Charming Gray Buttons of the XX century: how widget toolkits evolved with computer architectures
H.1302 (Depage) | Day 2 | 13:45 - 14:05 | Speakers: Dmitriy Kostiuk
Abstract
The talk covers an evolution of widget toolkits, which have been started 40 years ago along with the historical changes in a desktop GUI. Widget toolkits are reviewed from three points of view: architecture, user experience, and programming principles. More than 90% of historically significant widget toolkits have open source licenses: some are opensourced after decrease of their commercial demand (like OpenLook and Motif), others are developed as a part of FLOSS world (Tcl/Tk, GTK+, Qt) or in systems cloned by the open source community (GNUStep, Haiku OS, etc.).

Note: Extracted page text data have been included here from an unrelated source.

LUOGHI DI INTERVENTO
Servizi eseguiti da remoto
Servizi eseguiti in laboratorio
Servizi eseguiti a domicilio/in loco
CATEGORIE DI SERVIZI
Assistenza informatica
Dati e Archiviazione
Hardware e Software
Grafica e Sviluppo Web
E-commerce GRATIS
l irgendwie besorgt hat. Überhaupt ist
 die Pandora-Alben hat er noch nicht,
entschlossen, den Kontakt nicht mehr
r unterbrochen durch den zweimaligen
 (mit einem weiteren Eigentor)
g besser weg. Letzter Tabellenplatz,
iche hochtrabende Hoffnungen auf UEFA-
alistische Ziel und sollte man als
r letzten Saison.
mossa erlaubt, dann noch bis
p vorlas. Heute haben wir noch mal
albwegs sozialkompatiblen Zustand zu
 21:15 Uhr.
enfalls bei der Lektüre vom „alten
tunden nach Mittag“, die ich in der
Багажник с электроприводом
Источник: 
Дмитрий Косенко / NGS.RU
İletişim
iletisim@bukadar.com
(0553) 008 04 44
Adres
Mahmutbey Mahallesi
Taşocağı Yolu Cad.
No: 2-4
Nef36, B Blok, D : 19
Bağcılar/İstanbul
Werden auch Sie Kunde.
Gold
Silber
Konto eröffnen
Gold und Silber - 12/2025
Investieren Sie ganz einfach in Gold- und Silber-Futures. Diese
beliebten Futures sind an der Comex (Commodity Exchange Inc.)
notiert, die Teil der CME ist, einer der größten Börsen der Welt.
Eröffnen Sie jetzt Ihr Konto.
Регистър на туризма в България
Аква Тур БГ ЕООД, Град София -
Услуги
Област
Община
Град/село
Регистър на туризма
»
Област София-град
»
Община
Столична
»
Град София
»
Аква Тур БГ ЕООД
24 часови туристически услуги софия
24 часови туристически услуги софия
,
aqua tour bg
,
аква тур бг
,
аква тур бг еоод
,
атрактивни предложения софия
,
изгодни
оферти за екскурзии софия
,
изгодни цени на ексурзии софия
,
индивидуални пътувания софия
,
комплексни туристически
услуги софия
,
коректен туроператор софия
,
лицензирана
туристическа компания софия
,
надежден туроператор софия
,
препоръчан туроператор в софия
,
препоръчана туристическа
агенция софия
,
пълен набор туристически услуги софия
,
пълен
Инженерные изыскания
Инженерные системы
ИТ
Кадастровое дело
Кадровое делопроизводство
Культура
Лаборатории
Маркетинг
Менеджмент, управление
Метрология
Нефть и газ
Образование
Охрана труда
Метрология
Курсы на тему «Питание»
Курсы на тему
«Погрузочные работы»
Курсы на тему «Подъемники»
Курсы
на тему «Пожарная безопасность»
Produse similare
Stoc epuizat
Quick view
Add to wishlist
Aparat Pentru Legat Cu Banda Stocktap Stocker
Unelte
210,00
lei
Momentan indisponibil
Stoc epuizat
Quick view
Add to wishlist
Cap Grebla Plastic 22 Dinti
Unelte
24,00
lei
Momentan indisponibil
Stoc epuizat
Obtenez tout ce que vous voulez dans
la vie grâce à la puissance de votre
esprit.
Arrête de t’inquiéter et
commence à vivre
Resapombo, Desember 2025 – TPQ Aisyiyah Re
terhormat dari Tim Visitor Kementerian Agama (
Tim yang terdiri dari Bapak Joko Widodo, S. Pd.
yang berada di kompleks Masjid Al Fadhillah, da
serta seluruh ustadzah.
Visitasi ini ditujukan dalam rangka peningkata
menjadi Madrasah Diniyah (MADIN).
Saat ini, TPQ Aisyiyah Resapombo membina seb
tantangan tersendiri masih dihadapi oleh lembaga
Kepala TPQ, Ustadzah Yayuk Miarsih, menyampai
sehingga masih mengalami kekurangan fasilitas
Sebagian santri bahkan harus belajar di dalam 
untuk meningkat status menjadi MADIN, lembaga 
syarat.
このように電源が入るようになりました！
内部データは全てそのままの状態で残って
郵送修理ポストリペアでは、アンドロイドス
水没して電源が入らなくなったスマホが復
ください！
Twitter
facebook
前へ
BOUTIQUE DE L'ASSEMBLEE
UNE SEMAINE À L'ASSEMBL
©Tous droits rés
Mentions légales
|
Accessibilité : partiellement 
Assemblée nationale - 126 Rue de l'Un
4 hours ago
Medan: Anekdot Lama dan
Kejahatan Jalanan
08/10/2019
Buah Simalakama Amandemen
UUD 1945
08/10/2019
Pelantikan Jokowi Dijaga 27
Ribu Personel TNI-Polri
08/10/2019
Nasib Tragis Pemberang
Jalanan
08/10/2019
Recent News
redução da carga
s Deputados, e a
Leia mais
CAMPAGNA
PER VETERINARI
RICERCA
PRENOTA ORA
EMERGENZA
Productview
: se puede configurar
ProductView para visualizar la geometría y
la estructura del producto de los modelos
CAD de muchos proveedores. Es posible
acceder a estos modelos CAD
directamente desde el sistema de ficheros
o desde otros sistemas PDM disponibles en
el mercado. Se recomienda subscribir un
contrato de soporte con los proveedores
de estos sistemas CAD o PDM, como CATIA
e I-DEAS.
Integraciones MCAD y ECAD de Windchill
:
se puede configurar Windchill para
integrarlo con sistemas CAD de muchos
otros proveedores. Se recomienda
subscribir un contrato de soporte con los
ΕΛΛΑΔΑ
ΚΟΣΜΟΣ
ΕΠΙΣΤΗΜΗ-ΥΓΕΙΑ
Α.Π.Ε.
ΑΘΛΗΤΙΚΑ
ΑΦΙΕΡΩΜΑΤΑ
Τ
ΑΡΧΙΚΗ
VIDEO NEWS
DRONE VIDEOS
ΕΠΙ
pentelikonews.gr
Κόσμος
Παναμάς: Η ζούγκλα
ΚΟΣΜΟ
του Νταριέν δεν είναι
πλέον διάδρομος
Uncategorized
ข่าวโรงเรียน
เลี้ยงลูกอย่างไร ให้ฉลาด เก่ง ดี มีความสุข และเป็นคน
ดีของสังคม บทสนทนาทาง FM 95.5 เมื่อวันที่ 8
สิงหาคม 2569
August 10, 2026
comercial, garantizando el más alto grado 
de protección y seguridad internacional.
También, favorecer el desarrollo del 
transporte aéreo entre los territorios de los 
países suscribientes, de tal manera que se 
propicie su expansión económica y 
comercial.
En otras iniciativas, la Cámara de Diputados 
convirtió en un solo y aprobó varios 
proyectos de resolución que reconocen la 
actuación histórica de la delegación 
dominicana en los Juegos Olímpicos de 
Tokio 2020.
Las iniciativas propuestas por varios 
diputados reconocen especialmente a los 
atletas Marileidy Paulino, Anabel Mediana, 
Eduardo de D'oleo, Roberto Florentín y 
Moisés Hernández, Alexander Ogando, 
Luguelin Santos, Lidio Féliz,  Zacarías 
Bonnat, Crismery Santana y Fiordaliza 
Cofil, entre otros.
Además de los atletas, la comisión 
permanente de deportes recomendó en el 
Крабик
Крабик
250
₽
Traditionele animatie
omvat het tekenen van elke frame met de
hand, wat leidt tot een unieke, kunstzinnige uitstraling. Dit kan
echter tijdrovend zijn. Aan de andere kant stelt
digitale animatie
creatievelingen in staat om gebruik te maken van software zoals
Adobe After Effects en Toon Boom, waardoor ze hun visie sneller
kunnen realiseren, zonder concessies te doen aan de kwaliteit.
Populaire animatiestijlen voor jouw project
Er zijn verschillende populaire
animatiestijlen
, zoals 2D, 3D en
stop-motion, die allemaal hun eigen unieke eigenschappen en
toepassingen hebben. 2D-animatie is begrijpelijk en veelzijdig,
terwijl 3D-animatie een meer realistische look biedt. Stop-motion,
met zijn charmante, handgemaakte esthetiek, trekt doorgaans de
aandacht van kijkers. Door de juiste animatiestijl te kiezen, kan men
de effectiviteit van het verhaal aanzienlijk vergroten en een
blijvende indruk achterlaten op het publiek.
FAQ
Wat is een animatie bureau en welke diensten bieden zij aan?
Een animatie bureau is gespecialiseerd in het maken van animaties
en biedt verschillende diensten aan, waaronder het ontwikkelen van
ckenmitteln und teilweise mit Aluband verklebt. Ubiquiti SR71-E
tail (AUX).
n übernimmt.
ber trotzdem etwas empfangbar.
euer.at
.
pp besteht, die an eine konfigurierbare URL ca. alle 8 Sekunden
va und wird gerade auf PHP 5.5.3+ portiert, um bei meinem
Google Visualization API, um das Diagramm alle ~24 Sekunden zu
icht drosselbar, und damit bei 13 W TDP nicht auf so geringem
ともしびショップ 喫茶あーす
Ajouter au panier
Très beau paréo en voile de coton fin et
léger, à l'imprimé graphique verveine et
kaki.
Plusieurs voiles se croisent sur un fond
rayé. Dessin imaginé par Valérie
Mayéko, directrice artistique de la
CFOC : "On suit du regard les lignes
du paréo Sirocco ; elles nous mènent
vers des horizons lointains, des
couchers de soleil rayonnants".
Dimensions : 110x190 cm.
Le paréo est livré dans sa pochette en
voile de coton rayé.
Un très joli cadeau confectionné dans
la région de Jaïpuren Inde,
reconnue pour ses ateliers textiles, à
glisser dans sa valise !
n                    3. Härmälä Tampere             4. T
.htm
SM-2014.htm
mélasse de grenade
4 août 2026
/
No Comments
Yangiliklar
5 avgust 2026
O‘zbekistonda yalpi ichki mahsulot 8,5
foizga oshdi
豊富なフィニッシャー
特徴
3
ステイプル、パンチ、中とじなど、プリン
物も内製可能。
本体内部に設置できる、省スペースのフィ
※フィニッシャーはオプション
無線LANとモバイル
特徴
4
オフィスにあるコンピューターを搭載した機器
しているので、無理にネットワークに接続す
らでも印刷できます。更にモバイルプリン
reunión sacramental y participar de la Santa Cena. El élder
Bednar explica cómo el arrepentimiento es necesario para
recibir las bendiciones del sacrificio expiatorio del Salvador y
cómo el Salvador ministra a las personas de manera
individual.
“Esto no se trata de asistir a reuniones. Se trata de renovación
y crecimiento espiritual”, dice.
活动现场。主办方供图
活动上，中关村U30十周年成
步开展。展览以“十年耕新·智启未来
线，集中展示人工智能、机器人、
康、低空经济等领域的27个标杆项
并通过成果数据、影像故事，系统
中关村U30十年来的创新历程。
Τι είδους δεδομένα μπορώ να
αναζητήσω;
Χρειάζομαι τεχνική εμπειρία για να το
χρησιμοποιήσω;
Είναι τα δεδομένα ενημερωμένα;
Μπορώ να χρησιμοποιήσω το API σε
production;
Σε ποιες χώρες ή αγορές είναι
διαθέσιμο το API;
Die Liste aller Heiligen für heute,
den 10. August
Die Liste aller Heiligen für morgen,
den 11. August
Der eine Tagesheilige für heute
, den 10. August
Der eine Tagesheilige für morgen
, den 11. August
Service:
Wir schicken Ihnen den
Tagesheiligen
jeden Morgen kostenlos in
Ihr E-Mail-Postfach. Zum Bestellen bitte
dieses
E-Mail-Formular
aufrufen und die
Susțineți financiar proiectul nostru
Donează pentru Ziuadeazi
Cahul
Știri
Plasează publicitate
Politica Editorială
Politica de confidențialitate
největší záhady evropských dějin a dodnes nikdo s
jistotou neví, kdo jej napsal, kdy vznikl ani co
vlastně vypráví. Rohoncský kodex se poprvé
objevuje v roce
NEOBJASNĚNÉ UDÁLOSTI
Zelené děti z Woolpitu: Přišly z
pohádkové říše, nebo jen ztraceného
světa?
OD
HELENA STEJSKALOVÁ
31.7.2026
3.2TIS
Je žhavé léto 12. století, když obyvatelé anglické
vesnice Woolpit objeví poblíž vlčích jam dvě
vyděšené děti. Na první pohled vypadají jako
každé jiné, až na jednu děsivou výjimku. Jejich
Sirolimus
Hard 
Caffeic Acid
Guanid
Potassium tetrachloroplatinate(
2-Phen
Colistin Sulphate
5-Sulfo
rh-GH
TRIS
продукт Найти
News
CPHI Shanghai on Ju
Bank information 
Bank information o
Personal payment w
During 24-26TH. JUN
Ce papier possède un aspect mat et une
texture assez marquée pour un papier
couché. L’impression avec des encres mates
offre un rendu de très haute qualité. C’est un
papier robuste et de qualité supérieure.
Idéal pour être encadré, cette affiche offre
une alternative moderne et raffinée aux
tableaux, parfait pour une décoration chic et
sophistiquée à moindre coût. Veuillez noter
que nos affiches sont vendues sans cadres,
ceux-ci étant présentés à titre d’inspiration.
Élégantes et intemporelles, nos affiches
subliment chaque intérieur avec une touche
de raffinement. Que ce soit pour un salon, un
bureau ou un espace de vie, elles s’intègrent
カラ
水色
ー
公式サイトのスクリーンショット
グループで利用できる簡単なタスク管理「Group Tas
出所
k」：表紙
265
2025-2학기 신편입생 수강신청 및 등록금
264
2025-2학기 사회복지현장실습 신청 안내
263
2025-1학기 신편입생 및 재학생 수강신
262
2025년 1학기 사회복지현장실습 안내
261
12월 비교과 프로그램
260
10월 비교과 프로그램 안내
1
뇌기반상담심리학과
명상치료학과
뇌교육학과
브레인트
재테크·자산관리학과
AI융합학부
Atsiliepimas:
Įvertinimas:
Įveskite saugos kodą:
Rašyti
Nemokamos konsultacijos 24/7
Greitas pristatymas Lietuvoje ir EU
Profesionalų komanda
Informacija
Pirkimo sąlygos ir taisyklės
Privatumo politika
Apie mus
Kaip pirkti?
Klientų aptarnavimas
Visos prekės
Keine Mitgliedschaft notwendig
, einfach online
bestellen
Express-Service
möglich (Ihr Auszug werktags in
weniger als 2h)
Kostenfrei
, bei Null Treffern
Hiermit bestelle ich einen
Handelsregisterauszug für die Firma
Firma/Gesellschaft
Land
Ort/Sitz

Reviewed toolkits of 1980s include early Unix GUI of Andrew Toolkit and Project Athena, followed by OpenLook and Motif, and main non-Unix toolkits: WinAPI and NeXTSTEP GUI. Significant toolkits of 1990s include Tcl/Tk, wide range of wrapper toolkits including MFC and Java AWT and Swing, and the appearance of two main Linux widget libraries, GTK+ and Qt. Also the burst of visual theming occurred in the second half of 1990s is examined for Unix and Windows platforms (as in their artistic styles, so in used architectural approaches). The list of milestones is finished with the Apple Cocoa style, closing the XX century experiments (but theming efforts had 10 more years of boiling). From the architecture point of view, the talk covers the recurring efforts in the event processing techniques, targeting at hiding callbacks from a GUI developer with available object-style metaphors.
Speakers
I'm a GNU/Linux & free/libre software activist, originally from Belarus. I co-organized several FLOSS conferences in Eastern Europe: Linux Vacation / Eastern Europe in Belarus has been my main focus for 15 years (before 2022), and I have also been co-organizer of several other conferences (such as FOSS Lviv and OSDN|Conf in Ukraine). In addition, I continue to give FLOSS-related talks at FOSDEM and other events, and teach Linux-related courses at few Eastern European Universities.
My open-source activities are targeted at software development, writing and managing technical documentation, education, and the community. My main areas of interest are GNU/Linux architecture and software development and research, open-source databases, virtualization, desktop environments, history of the GUI, and UI/UX.